How soon will that future arrive? There's not always a big difference in timing between being a successful first mover and being the first to get mowed down by the rough realities of the market. The company could find that it doesn't have the depth of consumer marketing talent to turn the iRobot-LE into a must-have product. (Executives acknowledge that they're outgunned by a company like Sony, which launched a major global marketing campaign to sell 45,000 of its Aibo robotic dogs at $2,500 a pop.)
Or they could find they have a hit on their hands but aren't able to manufacture enough units to meet demand. As it is now, Angle says the first batch of iRobot-LEs, scheduled for delivery in the first quarter of 2001, will number only 300. But he says he ''would be disappointed if we didn't sell several thousand of these next year.''
The company has been around for 10 years now, profitably building research robots for university robotics labs and reconnaissance bots for the military. The company was founded by Greiner and Angle, both of whom received master's degrees from the Artificial Intelligence Lab at MIT, along with their mentor, Rodney Brooks, who now directs the lab and serves as iRobot's chairman and chief technology officer. (You may remember Brooks from the 1997 Errol Morris documentary ''Fast, Cheap, and Out of Control,'' the title of which came from a paper Brooks wrote.) Angle says iRobot's 75 full-time robotics researchers represent the largest group of researchers in the world working on consumer robotics.

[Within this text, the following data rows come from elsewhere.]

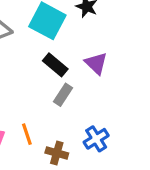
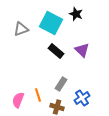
gray rectangle: (63, 95) -> (61, 84), moved

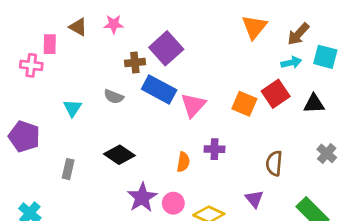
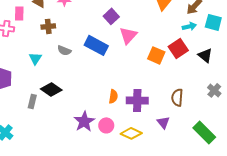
purple square: (166, 48) -> (111, 16), moved, size x0.7
brown cross: (135, 63) -> (48, 26), moved
black triangle: (314, 104) -> (205, 55), turned 42
pink triangle: (193, 105) -> (128, 35), moved
purple cross: (215, 149) -> (137, 100), moved, size x1.5
black diamond: (119, 155) -> (51, 89), moved

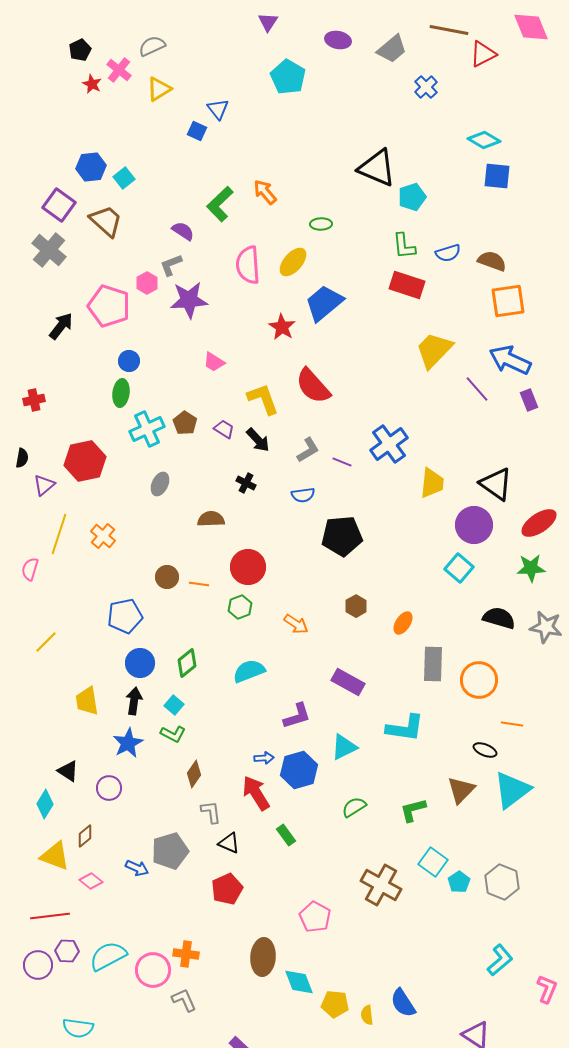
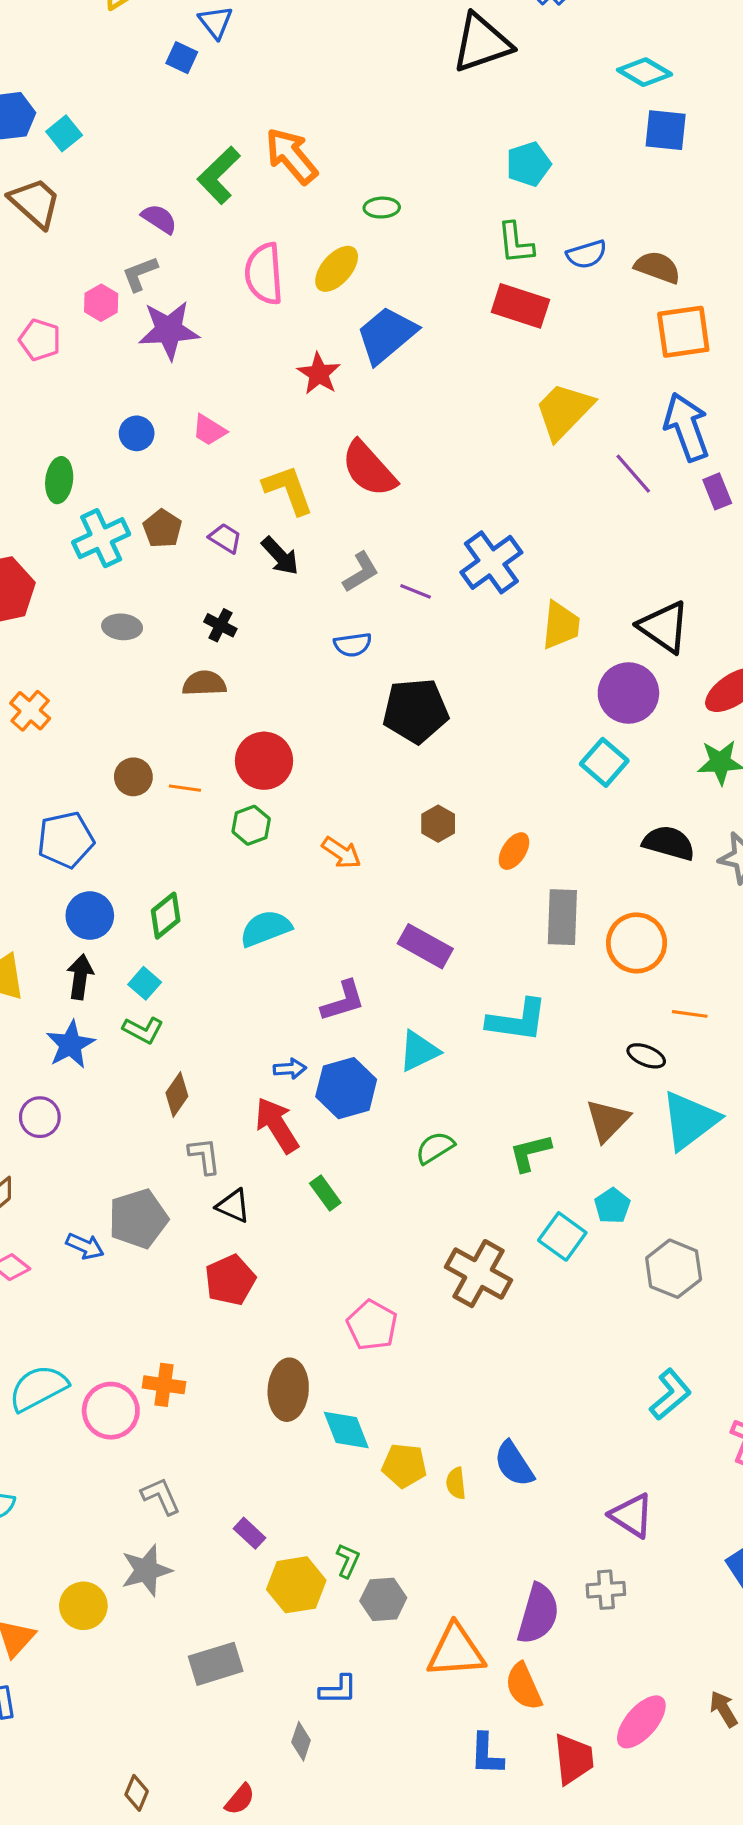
black triangle: (377, 168) -> (482, 43), moved, turned -42
orange arrow: (265, 192) -> (291, 156), size x1.4
pink pentagon: (109, 306) -> (40, 340), size x0.6
blue arrow: (510, 360) -> (687, 427), turned 45
blue circle: (129, 361) -> (137, 433), moved
black cross: (246, 483) -> (220, 625), moved
gray ellipse: (160, 484) -> (122, 627), turned 70
cyan pentagon: (459, 882) -> (612, 1206), moved
gray L-shape: (184, 1000) -> (161, 1496), moved

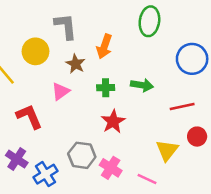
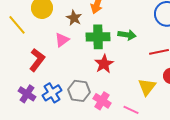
green cross: (106, 88) -> (98, 37), size x1.6
red L-shape: (29, 116) -> (37, 60), turned 60
blue cross: (46, 174) -> (52, 93), moved

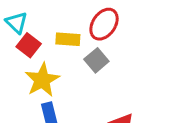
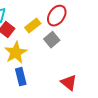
yellow rectangle: (68, 39) -> (33, 26), turned -42

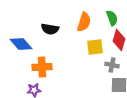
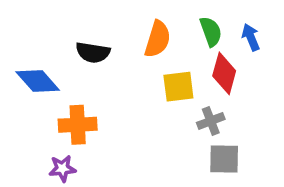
gray cross: (112, 65) -> (211, 121), turned -32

A product development partnership with Hasbro yielded iRobot's first toy, My Real Baby, which hit the shelves earlier this month. An infusion of capital from First Albany and Acer Computer helped iRobot fund the development of the iRobot-LE, the first product it has developed on its own - without an outside client or a development partner like Hasbro.
So does Angle have the next Palm on his hands, or the next Newton? I think it's about six months too early to tell, but I do expect that the iRobot-LE will have attained a pretty high buzz factor after Comdex and the Consumer Electronics Show in January.
Greiner predicts that in a decade or so, robots will be as common in American homes as the PC is today. If that trend is, in fact, beginning - and it has had plenty of false starts - then iRobot is in a great position to be an important player.
Scott Kirsner is a contributing editor at Wired and Fast Company magazines.